Part of the reason we have the NHS in the UK is that we expect it to reduce (or prevent increases in) inequality, which might arise if health care was funded through voluntary insurance. The same goes for Medicaid and (to a lesser extent, perhaps) Medicare in the US. But when we think about inequality we often focus on income, and the benefits ‘in-kind’ from the likes of Medicaid are overlooked. This study considers whether – and the extent to which – Medicaid and Medicare reduce inequality. The authors review the literature and use data from a number of national surveys to estimate medical expenditure in different income groups. Key to the question is how we value Medicaid and insurance coverage: is $1 of insurance or Medicaid coverage worth $1 to recipients?

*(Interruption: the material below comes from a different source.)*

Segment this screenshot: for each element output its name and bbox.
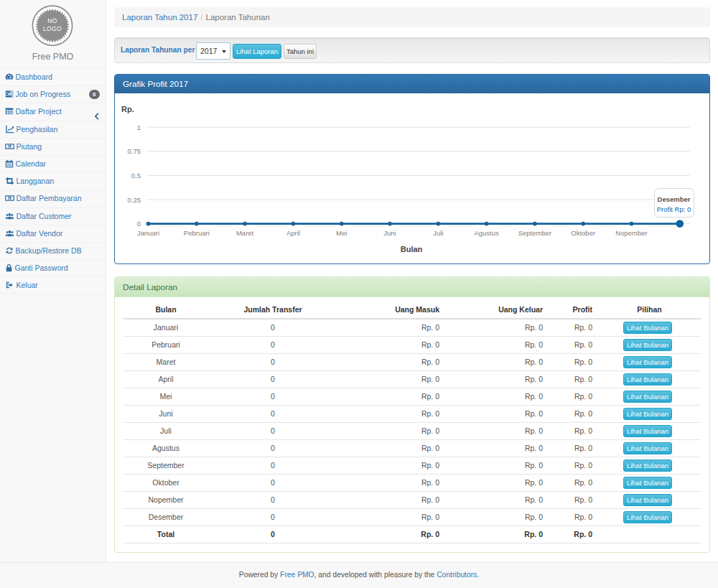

If the average cost of the programmes is added to people’s incomes, then inequality is reduced by about 25-30%, but if individual expenditures are instead used then the results would be quite different. It’s also important to consider how the tax (or lack thereof) levied on health insurance affects inequality. This will lead to an increase in inequality because coverage increases with income and marginal tax rates. The authors find that taxing employer-provided insurance in line with income would reduce the ratio of the 90th to the 10th income percentile by about 4%. On net the effect of Medicaid dominates and overall health policy in the US probably reduces inequality. But from where I’m sitting, this is really the tip of the iceberg. The definition of inequality being discussed here is a narrow one. The authors rightly identify the importance of the health impact of these programmes on a broader interpretation of well-being, but note that health spending is not strongly related to health outcomes. But if we are more concerned with inequality in health (specifically) rather than income inequality, then that may not matter.